[Saved data entries]
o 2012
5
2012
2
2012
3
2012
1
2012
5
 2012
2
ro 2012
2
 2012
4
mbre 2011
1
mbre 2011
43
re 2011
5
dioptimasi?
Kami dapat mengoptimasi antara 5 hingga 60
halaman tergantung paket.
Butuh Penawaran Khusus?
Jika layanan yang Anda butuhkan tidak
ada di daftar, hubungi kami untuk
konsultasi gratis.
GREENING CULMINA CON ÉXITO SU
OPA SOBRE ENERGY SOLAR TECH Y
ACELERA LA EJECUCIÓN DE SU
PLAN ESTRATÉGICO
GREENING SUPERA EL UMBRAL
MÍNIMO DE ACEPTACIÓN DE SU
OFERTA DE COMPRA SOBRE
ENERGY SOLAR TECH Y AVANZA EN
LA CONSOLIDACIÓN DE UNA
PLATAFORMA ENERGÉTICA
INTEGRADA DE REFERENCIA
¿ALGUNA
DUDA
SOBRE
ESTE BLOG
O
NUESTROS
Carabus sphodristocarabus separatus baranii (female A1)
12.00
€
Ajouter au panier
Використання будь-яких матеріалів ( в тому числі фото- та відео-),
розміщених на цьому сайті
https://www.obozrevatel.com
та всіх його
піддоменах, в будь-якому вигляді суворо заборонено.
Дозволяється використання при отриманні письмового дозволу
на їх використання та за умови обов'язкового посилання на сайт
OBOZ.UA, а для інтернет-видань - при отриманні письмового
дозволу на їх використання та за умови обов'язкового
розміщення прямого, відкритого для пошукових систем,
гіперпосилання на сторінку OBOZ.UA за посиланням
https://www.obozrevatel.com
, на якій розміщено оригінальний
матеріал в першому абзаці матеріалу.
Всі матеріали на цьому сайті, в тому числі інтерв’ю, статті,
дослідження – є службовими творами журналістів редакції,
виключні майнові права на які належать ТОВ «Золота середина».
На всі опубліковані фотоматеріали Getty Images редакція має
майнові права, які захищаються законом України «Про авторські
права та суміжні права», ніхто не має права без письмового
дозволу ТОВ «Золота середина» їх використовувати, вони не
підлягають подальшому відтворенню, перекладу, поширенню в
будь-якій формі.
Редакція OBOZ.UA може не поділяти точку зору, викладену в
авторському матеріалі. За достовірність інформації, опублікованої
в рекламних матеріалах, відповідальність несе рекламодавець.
==
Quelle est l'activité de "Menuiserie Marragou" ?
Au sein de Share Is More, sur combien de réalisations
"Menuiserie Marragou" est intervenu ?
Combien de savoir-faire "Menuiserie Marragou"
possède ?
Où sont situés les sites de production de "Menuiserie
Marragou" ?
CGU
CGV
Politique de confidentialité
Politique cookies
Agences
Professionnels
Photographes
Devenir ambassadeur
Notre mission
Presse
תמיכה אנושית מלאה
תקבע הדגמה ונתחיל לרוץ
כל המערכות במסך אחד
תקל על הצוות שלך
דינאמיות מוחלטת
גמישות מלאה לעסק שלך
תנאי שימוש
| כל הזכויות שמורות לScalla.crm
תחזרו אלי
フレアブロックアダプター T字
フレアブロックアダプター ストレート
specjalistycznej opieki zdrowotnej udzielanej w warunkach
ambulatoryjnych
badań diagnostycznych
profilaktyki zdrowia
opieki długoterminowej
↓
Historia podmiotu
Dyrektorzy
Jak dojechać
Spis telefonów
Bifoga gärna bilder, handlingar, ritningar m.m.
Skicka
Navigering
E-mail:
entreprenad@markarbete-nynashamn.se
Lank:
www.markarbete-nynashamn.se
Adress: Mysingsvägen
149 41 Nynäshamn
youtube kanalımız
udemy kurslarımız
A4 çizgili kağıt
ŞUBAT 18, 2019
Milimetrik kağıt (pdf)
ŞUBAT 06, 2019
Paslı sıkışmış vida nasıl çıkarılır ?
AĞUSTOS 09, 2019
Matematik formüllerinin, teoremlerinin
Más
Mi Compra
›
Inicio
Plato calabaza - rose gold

== ASSIGNMENT ==
The task calls for all lines in the entries that hold "Marragou".

== EXERCISE ANSWER ==
Quelle est l'activité de "Menuiserie Marragou" ?
"Menuiserie Marragou" est intervenu ?
Combien de savoir-faire "Menuiserie Marragou"
Marragou" ?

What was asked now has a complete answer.